Stored data entries:
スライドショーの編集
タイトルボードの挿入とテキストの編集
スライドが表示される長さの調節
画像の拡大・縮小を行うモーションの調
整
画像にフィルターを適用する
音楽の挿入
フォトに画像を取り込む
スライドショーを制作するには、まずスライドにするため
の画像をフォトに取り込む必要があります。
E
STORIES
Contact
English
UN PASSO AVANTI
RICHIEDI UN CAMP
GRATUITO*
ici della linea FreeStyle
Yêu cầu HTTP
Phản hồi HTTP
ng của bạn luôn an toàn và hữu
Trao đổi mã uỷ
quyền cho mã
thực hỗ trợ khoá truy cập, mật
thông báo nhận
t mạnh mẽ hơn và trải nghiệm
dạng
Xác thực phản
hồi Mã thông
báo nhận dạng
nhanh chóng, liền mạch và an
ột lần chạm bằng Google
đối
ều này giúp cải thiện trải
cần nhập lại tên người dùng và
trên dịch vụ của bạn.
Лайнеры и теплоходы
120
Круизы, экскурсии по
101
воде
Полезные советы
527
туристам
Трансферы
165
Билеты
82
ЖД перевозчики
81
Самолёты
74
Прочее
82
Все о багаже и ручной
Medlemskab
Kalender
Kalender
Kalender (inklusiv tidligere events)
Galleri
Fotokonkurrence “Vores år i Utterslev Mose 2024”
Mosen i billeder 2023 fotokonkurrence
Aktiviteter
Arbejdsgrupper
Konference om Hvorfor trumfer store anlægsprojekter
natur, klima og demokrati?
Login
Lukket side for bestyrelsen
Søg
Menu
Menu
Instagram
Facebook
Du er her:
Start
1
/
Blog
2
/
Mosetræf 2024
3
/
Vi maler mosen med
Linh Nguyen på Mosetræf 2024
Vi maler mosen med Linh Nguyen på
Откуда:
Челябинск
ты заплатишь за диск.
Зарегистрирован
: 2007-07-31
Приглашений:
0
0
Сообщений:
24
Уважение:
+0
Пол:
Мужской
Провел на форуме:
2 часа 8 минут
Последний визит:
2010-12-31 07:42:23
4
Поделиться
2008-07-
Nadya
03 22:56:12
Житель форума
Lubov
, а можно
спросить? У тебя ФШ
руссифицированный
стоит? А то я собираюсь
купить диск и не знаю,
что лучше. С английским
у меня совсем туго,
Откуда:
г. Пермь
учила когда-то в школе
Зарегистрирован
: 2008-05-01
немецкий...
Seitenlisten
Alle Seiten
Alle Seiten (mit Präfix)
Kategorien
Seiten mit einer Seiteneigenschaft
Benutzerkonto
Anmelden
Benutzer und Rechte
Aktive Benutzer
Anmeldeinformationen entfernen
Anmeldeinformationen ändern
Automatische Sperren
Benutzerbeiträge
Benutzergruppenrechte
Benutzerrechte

■ **WORK REQUEST**
Every record shown above should appear again in your answer, unchanged.

■ **YOUR RESPONSE**
スライドショーの編集
タイトルボードの挿入とテキストの編集
スライドが表示される長さの調節
画像の拡大・縮小を行うモーションの調
整
画像にフィルターを適用する
音楽の挿入
フォトに画像を取り込む
スライドショーを制作するには、まずスライドにするため
の画像をフォトに取り込む必要があります。
E
STORIES
Contact
English
UN PASSO AVANTI
RICHIEDI UN CAMP
GRATUITO*
ici della linea FreeStyle
Yêu cầu HTTP
Phản hồi HTTP
ng của bạn luôn an toàn và hữu
Trao đổi mã uỷ
quyền cho mã
thực hỗ trợ khoá truy cập, mật
thông báo nhận
t mạnh mẽ hơn và trải nghiệm
dạng
Xác thực phản
hồi Mã thông
báo nhận dạng
nhanh chóng, liền mạch và an
ột lần chạm bằng Google
đối
ều này giúp cải thiện trải
cần nhập lại tên người dùng và
trên dịch vụ của bạn.
Лайнеры и теплоходы
120
Круизы, экскурсии по
101
воде
Полезные советы
527
туристам
Трансферы
165
Билеты
82
ЖД перевозчики
81
Самолёты
74
Прочее
82
Все о багаже и ручной
Medlemskab
Kalender
Kalender
Kalender (inklusiv tidligere events)
Galleri
Fotokonkurrence “Vores år i Utterslev Mose 2024”
Mosen i billeder 2023 fotokonkurrence
Aktiviteter
Arbejdsgrupper
Konference om Hvorfor trumfer store anlægsprojekter
natur, klima og demokrati?
Login
Lukket side for bestyrelsen
Søg
Menu
Menu
Instagram
Facebook
Du er her:
Start
1
/
Blog
2
/
Mosetræf 2024
3
/
Vi maler mosen med
Linh Nguyen på Mosetræf 2024
Vi maler mosen med Linh Nguyen på
Откуда:
Челябинск
ты заплатишь за диск.
Зарегистрирован
: 2007-07-31
Приглашений:
0
0
Сообщений:
24
Уважение:
+0
Пол:
Мужской
Провел на форуме:
2 часа 8 минут
Последний визит:
2010-12-31 07:42:23
4
Поделиться
2008-07-
Nadya
03 22:56:12
Житель форума
Lubov
, а можно
спросить? У тебя ФШ
руссифицированный
стоит? А то я собираюсь
купить диск и не знаю,
что лучше. С английским
у меня совсем туго,
Откуда:
г. Пермь
учила когда-то в школе
Зарегистрирован
: 2008-05-01
немецкий...
Seitenlisten
Alle Seiten
Alle Seiten (mit Präfix)
Kategorien
Seiten mit einer Seiteneigenschaft
Benutzerkonto
Anmelden
Benutzer und Rechte
Aktive Benutzer
Anmeldeinformationen entfernen
Anmeldeinformationen ändern
Automatische Sperren
Benutzerbeiträge
Benutzergruppenrechte
Benutzerrechte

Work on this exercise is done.